SOURCE MATERIAL ::
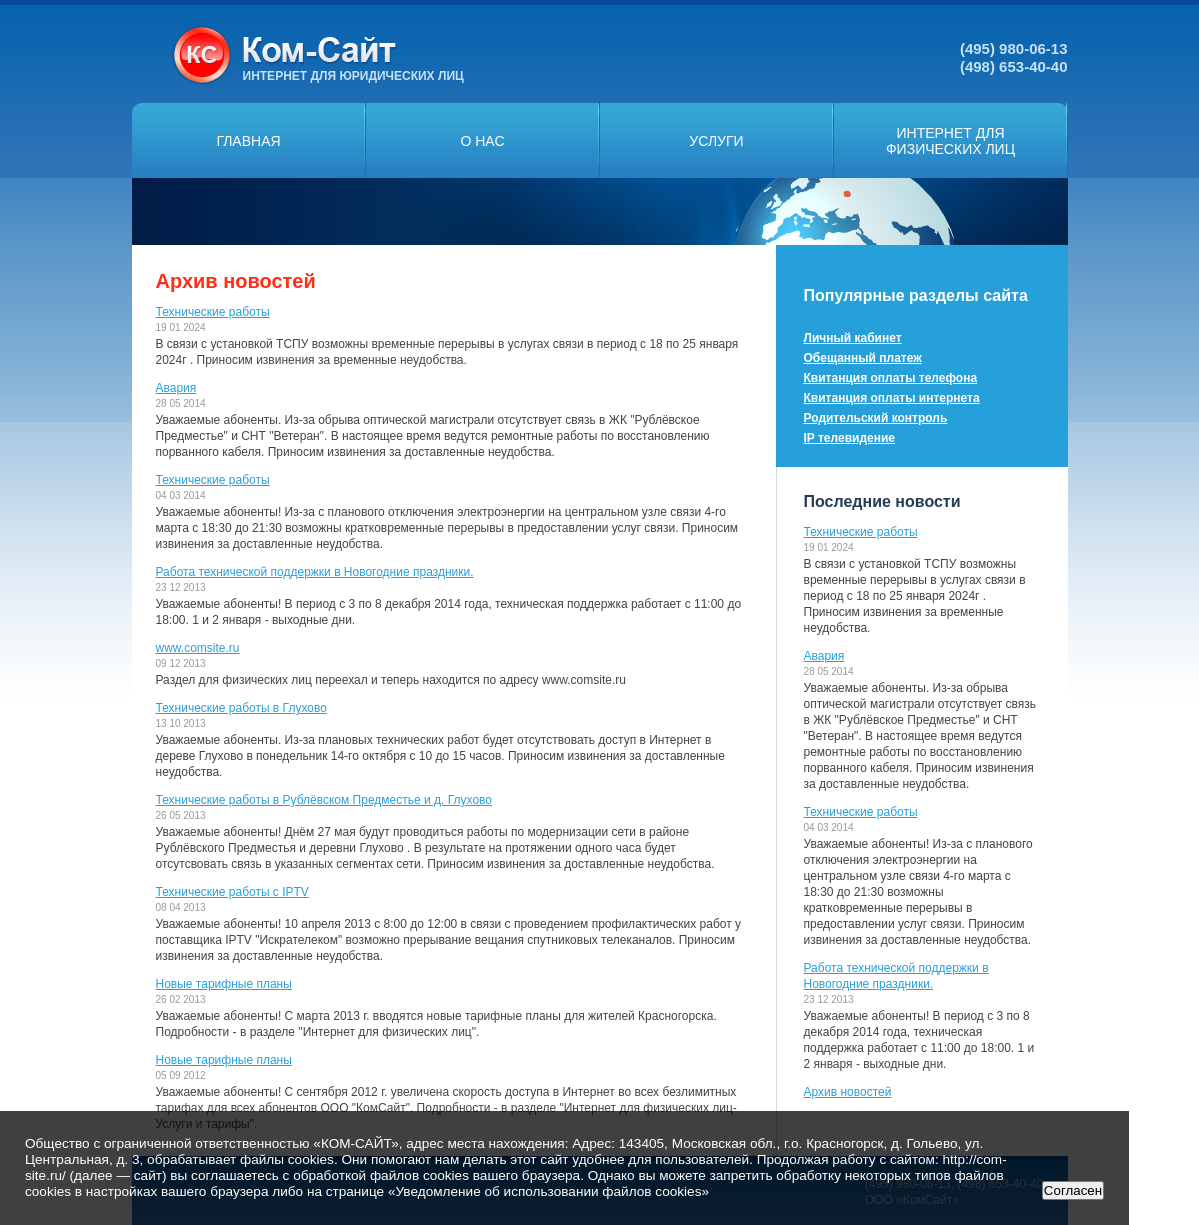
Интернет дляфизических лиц (950, 141)
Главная (248, 141)
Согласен (1073, 1190)
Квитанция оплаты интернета (892, 398)
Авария (176, 388)
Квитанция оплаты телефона (891, 378)
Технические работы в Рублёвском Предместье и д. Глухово (324, 800)
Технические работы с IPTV (232, 892)
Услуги (716, 141)
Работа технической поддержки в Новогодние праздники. (315, 572)
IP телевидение (850, 438)
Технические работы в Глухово (241, 708)
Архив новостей (848, 1092)
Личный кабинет (853, 338)
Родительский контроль (876, 418)
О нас (482, 141)
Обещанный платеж (863, 358)
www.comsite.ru (198, 648)
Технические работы (213, 312)
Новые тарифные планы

WORK REQUIRED ::
Determine the number of lines in the listing above containing the word "Квитанция"; respond with that figure only.

ANSWER SECTION ::
2